The US National Library of Medicine states, “While a family medical history provides information about the risk of specific health concerns, having relatives with a medical condition does not mean that an individual will definitely develop that condition. On the other hand, a person with no family history of a disorder may still be at risk of developing that disorder.” Your family could have no known history of a certain disorder, but you and your family members may be unknowing carriers of a recessive lethal gene. If this gene combines with another person who carries the same recessive gene, it can produce a child with significant health problems including Tay-Sachs, cystic fibrosis, sickle-cell anemia, and achondroplasia. Learning more about potential health risks will help you regain control and peace of mind over your life, and mitigate any unwelcome surprises in the future.

It is important to note that genetic research is receiving a lot of attention in many parts of the world, especially with focus on specific diseases. As a result, what we know today may change significantly and may even be invalidated by tomorrow. If you are concerned about anything specific that has genetic implications or about a disorder that has yet to be identified, check up on current research on a regular basis. It is important to seek information without escalating your anxiety to an unhealthy level. Some people focus on seeking medical information so obsessively that it can increase their anxiety and impair mental health.

As the saying goes, your body, your choice, but it still affects those around you, your kids, and their kids. Knowing your health information is a crucial step to optimize your efforts toward a healthy life. We spend so much time tending to our day-to-day health by doing things like drinking water, exercising, and eating nutritious food but if we aren’t taking our family health history into account, we may be heading down the wrong direction.

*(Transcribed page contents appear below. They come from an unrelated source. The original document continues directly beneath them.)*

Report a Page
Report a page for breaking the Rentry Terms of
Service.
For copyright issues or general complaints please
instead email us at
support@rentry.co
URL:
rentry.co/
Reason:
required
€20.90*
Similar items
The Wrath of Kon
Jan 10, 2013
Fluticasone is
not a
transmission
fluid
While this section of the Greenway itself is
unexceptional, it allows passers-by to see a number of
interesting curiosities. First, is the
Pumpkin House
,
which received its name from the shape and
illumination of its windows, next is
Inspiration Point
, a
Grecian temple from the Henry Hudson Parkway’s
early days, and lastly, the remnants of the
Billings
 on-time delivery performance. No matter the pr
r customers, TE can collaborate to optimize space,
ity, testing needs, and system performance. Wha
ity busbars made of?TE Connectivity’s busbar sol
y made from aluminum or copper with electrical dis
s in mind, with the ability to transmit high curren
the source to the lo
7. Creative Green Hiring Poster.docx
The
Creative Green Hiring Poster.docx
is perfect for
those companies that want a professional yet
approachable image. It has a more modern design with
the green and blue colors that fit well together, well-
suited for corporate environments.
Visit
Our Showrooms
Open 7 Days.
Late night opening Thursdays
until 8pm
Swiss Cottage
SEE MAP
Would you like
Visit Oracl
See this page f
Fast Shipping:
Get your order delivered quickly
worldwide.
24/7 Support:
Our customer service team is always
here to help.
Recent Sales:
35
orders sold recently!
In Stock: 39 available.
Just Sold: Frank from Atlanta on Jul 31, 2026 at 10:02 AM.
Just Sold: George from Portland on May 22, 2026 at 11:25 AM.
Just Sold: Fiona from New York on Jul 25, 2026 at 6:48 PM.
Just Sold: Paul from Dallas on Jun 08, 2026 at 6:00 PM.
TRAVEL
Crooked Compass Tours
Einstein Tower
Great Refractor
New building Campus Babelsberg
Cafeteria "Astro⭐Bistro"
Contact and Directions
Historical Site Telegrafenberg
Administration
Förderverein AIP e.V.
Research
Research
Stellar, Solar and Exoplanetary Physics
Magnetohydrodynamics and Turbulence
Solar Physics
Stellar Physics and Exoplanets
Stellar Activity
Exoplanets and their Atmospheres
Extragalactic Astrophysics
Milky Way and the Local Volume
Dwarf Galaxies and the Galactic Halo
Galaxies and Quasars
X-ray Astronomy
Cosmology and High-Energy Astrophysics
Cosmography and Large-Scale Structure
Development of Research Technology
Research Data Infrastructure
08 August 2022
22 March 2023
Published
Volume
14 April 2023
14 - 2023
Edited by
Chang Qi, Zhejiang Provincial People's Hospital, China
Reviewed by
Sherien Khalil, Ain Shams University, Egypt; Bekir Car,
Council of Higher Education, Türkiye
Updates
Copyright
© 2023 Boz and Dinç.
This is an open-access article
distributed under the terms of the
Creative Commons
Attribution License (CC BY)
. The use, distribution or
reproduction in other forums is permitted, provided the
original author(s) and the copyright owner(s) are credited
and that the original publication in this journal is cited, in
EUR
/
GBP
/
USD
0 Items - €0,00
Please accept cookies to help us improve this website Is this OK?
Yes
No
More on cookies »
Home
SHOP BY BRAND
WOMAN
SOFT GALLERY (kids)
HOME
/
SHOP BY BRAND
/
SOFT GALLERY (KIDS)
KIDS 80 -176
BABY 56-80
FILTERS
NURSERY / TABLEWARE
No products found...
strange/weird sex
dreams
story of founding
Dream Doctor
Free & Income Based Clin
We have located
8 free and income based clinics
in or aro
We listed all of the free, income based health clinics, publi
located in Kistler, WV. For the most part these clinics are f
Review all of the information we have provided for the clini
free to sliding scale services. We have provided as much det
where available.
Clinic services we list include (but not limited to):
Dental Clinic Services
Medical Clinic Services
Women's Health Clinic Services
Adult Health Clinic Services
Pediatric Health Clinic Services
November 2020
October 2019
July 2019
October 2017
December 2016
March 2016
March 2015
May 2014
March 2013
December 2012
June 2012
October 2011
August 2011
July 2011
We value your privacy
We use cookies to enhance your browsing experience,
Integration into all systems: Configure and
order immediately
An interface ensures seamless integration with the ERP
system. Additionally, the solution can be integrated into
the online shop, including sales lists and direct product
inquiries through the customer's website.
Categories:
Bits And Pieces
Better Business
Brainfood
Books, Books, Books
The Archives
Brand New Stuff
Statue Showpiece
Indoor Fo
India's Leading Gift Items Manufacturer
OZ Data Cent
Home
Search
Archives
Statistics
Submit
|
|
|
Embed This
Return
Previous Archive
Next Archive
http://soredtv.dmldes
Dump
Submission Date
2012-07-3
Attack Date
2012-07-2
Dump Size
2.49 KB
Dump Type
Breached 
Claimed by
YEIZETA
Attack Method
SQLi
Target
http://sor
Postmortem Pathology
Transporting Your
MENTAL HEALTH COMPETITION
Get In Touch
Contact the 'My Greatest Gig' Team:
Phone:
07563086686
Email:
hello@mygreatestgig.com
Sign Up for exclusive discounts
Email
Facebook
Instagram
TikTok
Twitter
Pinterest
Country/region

¹ O'Connor, A. (n.d.). Your Lifetime Health Checkup Roadmap. The New York Times.
² Oliveira, R. (2019, February 15). ‘I Had No Idea I Was Having a Heart Attack’: For Women, the Signals Often Aren’t Clear. The Wall Street Journal.
³ Why is it important to know my family medical history? (2019, April 30). US National Library of Medicine. Retrieved from
⁴ Harris, J. W. (2017, April 20). When to Tell Daughters About a Genetic Breast Cancer Risk. The New York Times.
⁵ Why is it important to know my family medical history? (2019, April 30). US National Library of Medicine. Retrieved from
⁶ Lobo, I., Ph.D. (2008). Mendelian Ratios and Lethal Genes. Nature Education, 1(1), 138.